An MEP of the far-right party Jobbik defended himself this week after being “outed” as having Jewish ancestry. Csanád Szegedi gave an interview to the Jobbik newspaper Barikád in which the 29-year-old nationalist denied there was any tension between him and Jobbik leader Gábor Vona. He stressed his Hungarian folk credentials and said he was still adjusting to what he claims is the “news” that his maternal grandmother was Jewish and survived deportation to Auschwitz in 1944.
Shocked and mocked
“A hundred years ago there were a million Jews living in Hungary, who considered themselves Hungarian, and one cannot say that there was a problem with all of them,” Szegedi told the newspaper, apparently without irony. “I’m not saying I wasn’t shocked by this new information, and it will probably take some time for me to come to terms with these events.”
Cyberspace was, unsurprisingly, awash with mockery of Szegedi, whose party is known for its anti-semitic rhetoric. “If my grandmother was named Magdolna Klein and I knew she had been transported to Auschwitz, I might just have suspected the possibility of my having Jewish roots,” one commentator wrote on the right-wing blog mandiner.hu.

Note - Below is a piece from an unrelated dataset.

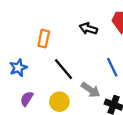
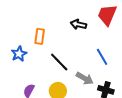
blue star: (18, 68) -> (19, 54), moved

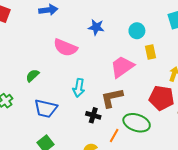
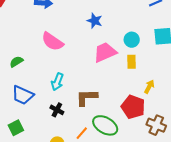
blue star: (96, 27) -> (95, 21), moved
cyan circle: (137, 31) -> (132, 40), moved
pink trapezoid: (122, 67) -> (105, 52), moved
black cross: (93, 115) -> (57, 110), moved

Vona said in a Wednesday television interview that he still had confidence in Szegedi, who had just been elected as branch leader of the Jobbik stronghold of Borsod County.

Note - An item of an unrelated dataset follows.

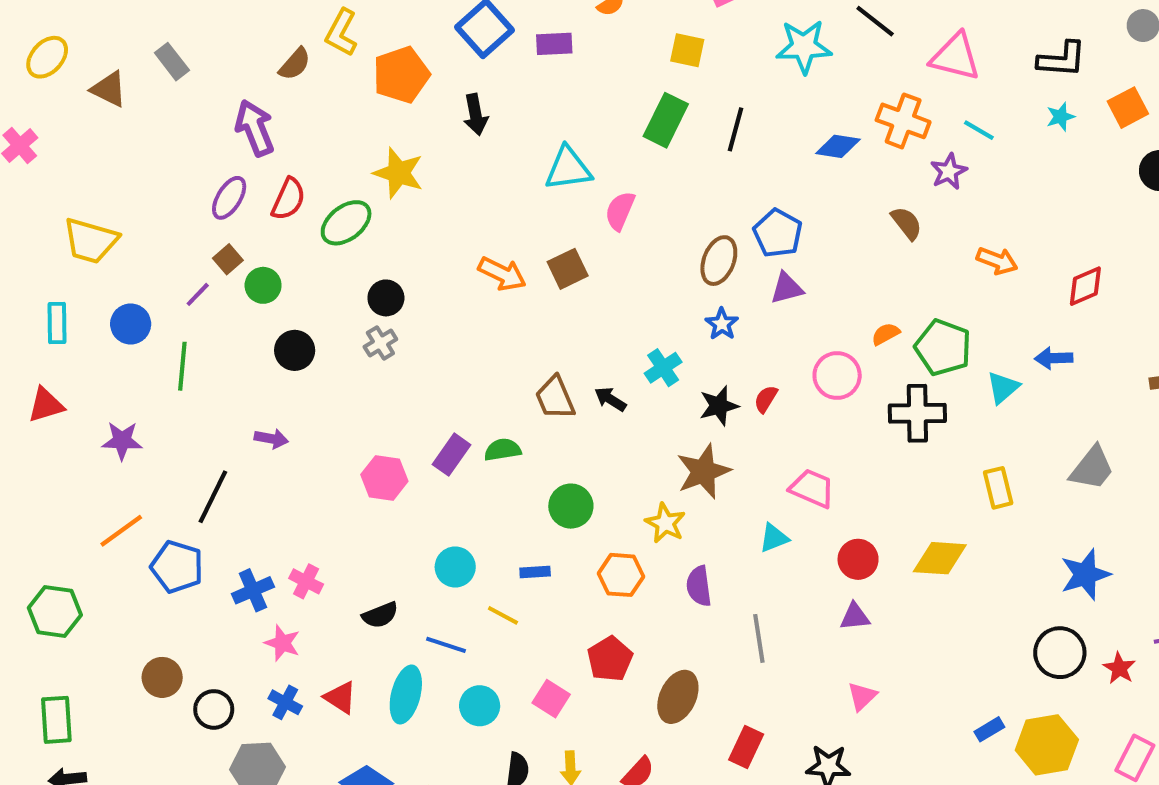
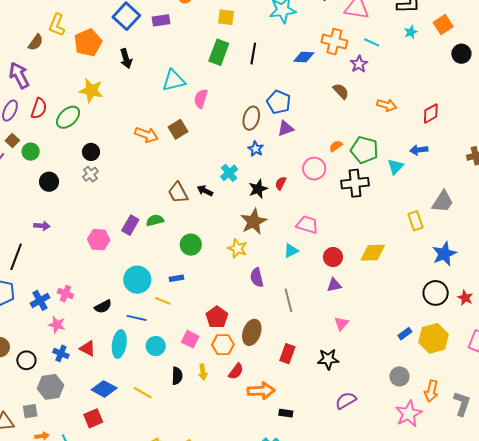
yellow rectangle: (998, 488) -> (416, 221), moved
cyan circle: (455, 567) -> (137, 280), size x1.4
orange hexagon: (621, 575) -> (223, 345), moved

Szegedi landed his job in Brussels in 2009 after a surprisingly strong showing by Jobbik in the EU elections. He became notorious for wearing the uniform of the outlawed paramilitary Magyar Gárda (Hungarian Guard) in the European Parliament (pictured above). His stated ambition is to see Hungary regain territory lost after the First World War, and he once called for the setting up of interment camps to isolate Roma families.